→ Your assignment
Every line below that has the word "Namen" counts once; report how many lines that makes, with no other words.

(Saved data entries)
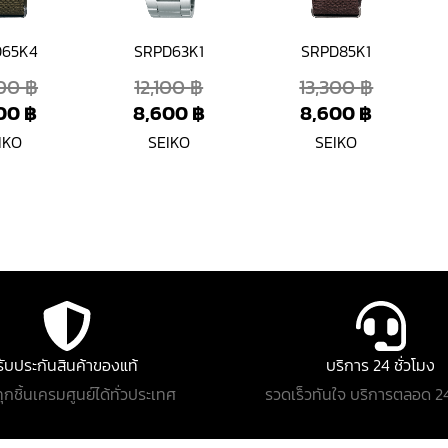
D65K4
SRPD63K1
SRPD85K1
300
฿
12,100
฿
13,300
฿
600
฿
8,600
฿
8,600
฿
IKO
SEIKO
SEIKO
รับประกันสินค้าของแท้
บริการ 24 ชั่วโมง
ทุกชิ้นเครมศูนย์ได้ทั่วประเทศ
รวดเร็วทันใจ บริการตลอด 24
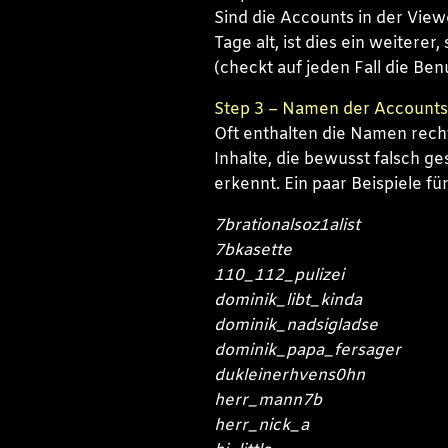
Sind die Accounts in der View
Tage alt, ist dies ein weitere
(checkt auf jeden Fall die Benu
Step 3 – Namen der Accounts
Oft enthalten die Namen recht
Inhalte, die bewusst falsch 
erkennt. Ein paar Beispiele 
7brationalsoz1alist
7bkasette
110_112_pulizei
dominik_libt_kinda
dominik_nadsigladse
dominik_papa_fersager
dukleinerhvens0hn
herr_mann7b
herr_nick_a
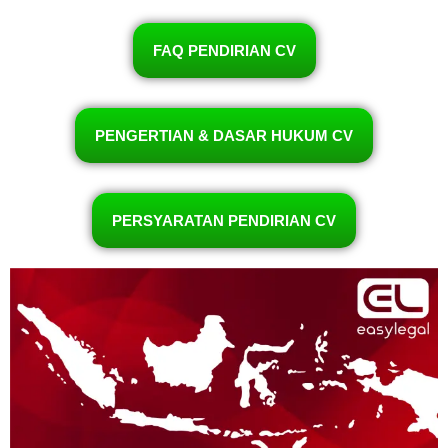
FAQ PENDIRIAN CV
PENGERTIAN & DASAR HUKUM CV
PERSYARATAN PENDIRIAN CV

→ Result of this exercise
2